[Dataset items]

***

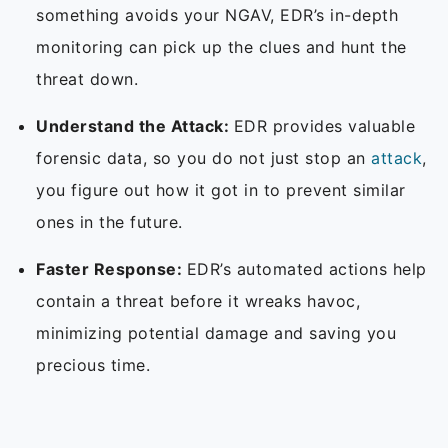
something avoids your NGAV, EDR’s in-depth
monitoring can pick up the clues and hunt the
threat down.
Understand the Attack:
EDR provides valuable
forensic data, so you do not just stop an
attack
,
you figure out how it got in to prevent similar
ones in the future.
Faster Response:
EDR’s automated actions help
contain a threat before it wreaks havoc,
minimizing potential damage and saving you
precious time.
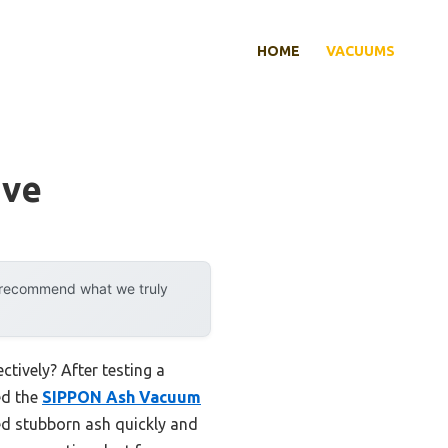
HOME
VACUUMS
ove
y recommend what we truly
tively? After testing a
ed the
SIPPON Ash Vacuum
ed stubborn ash quickly and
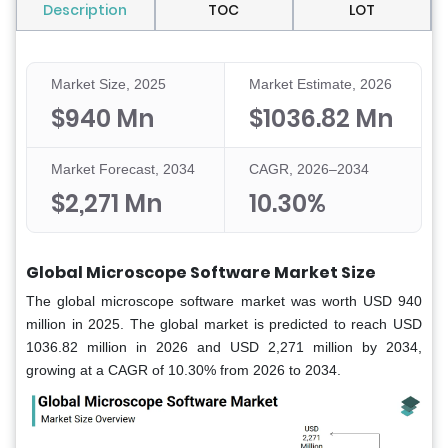
Description
TOC
LOT
Market Size, 2025
Market Estimate, 2026
$940 Mn
$1036.82 Mn
Market Forecast, 2034
CAGR, 2026–2034
$2,271 Mn
10.30%
Global Microscope Software Market Size
The global microscope software market was worth USD 940
million in 2025. The global market is predicted to reach USD
1036.82 million in 2026 and USD 2,271 million by 2034,
growing at a CAGR of 10.30% from 2026 to 2034.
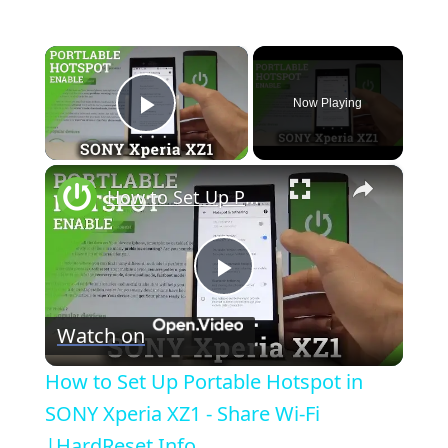
×
Now Playing
Play Video
×
How to Set Up Portable Hotspot in SONY Xperia XZ1 - Share Wi-Fi |HardReset.Info
P
Watch on
l
How to Set Up Portable Hotspot in
a
SONY Xperia XZ1 - Share Wi-Fi
|HardReset.Info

***

The records must be copied with no word altered, and without their pictures.

Result for this task:
something avoids your NGAV, EDR’s in-depth
monitoring can pick up the clues and hunt the
threat down.
Understand the Attack:
EDR provides valuable
forensic data, so you do not just stop an
attack
,
you figure out how it got in to prevent similar
ones in the future.
Faster Response:
EDR’s automated actions help
contain a threat before it wreaks havoc,
minimizing potential damage and saving you
precious time.
HOME
VACUUMS
ove
y recommend what we truly
tively? After testing a
ed the
SIPPON Ash Vacuum
ed stubborn ash quickly and
Description
TOC
LOT
Market Size, 2025
Market Estimate, 2026
$940 Mn
$1036.82 Mn
Market Forecast, 2034
CAGR, 2026–2034
$2,271 Mn
10.30%
Global Microscope Software Market Size
The global microscope software market was worth USD 940
million in 2025. The global market is predicted to reach USD
1036.82 million in 2026 and USD 2,271 million by 2034,
growing at a CAGR of 10.30% from 2026 to 2034.
×
Now Playing
Play Video
×
How to Set Up Portable Hotspot in SONY Xperia XZ1 - Share Wi-Fi |HardReset.Info
P
Watch on
l
How to Set Up Portable Hotspot in
a
SONY Xperia XZ1 - Share Wi-Fi
|HardReset.Info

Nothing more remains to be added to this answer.